Without any CBM3 modules, CbMan5A is still able to degrade a variety of mannans as CbCel9B/Man5A does, indicating that the CBM3s are not the primary determinant of the substrate specificity of CbMan5A for these model substrates. However, the biochemical properties of CbMan5A apparently differed from those of the full-length enzyme CbCel9B/Man5A. The Km of CbMan5A on LBG (1.7 mg/ml) was higher, while that on KGM (0.9 mg/ml) was lower, than those of CbCel9B/Man5A (0.62 and 1.84 mg/ml, respectively). The kcats of CbMan5A on LBG and KGM were 1,043 and 514 s-1, respectively, both lower than those of CbCel9B/Man5A (1,420 s-1 and 1,068 s-1, respectively). Notably, the thermal activation property is not observed for the full-length enzyme CbCel9B/Man5A (S2 Fig and ). Therefore, the data suggested that evolution of CbMan5A and the other domains (one GH9 and three CBM3s) into a single polypeptide is not a simple assembly since the missing of the N-terminal CBMs and GH9 catalytic module has complex effects on the enzyme characters of CbMan5A. Our finding further supports the hypothesis that the catalytic and accessory modules in the multi-domain glycoside hydrolases may not be simply tandem-linked but rather functionally coupled [2,15].

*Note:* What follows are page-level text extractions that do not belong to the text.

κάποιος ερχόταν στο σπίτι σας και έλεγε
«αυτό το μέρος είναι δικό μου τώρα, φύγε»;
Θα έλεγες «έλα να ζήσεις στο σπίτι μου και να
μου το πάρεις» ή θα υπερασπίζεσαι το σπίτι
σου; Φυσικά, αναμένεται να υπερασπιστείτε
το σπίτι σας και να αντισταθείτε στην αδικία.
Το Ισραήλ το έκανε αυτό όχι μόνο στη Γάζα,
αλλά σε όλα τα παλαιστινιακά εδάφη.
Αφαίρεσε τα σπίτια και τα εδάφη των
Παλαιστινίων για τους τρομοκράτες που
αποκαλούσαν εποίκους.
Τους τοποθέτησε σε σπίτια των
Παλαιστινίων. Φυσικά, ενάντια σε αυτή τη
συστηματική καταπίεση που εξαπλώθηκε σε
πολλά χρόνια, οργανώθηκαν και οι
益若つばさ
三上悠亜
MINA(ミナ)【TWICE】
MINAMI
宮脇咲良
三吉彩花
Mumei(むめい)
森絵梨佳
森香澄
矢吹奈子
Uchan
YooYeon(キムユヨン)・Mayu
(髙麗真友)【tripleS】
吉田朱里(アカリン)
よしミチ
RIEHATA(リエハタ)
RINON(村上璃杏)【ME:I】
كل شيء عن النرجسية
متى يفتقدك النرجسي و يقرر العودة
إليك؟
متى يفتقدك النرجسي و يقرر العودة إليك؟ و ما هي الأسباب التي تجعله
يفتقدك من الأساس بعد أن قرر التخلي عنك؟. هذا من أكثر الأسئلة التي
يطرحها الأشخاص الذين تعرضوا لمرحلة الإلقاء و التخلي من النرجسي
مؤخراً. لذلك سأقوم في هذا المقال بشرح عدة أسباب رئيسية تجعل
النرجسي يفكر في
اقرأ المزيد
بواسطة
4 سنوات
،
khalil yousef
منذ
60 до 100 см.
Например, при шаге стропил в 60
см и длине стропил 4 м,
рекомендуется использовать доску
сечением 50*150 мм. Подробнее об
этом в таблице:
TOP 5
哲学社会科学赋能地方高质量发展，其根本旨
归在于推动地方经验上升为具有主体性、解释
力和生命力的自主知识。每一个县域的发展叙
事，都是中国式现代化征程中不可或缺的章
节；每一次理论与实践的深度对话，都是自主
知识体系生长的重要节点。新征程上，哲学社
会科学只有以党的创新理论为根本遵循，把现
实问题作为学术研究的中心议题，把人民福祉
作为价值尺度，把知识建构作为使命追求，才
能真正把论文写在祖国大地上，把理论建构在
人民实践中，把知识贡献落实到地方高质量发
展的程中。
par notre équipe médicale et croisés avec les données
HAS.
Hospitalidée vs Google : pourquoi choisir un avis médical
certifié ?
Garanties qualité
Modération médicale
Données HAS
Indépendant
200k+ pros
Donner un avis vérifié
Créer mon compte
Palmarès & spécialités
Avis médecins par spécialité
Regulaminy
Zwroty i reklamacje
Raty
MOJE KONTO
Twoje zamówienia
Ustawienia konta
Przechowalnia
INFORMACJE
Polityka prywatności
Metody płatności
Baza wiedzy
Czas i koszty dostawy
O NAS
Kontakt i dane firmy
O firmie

The recurring of GH5 mannanases is not the only case of gene duplication in multimodular glycoside hydrolases in C. bescii. The rest three among the six multimodular enzymes (CelA, GenBank accession number: ACM60955; CbXyn10C/Cel48B, ACM60945; and Athe_1860, ACM60948) all have an identical C-terminal GH48 cellobiohydrolase . The recruiting of CbMan5A into the multimodular CbCel9B/Man5A apparently enhanced its activity in terms of the turnover numbers (kcat); however, the thermal activation character, a property that would be more favorable for adaptation to high temperature environment, is not retained. Since there is no evidence of significant cleavage of CbMan5A from the full-length enzyme CbCel9B/Man5A , the heat activation property of CbMan5A is an interesting phenomenon but may be non-biologically relevant. Note, in contrast, there is significant cleavage of GH48 modules from the multimodular cellulases . Therefore, it may be interesting to explore how differently the GH48 module would behave either as a single domain protein or in the context of a multimodular protein. It may also be inferred that, the thermodynamics effect in addition to the enzymology of associated domains has to be considered when one designs artificial multimodular bifuntional glycoside hydrolases.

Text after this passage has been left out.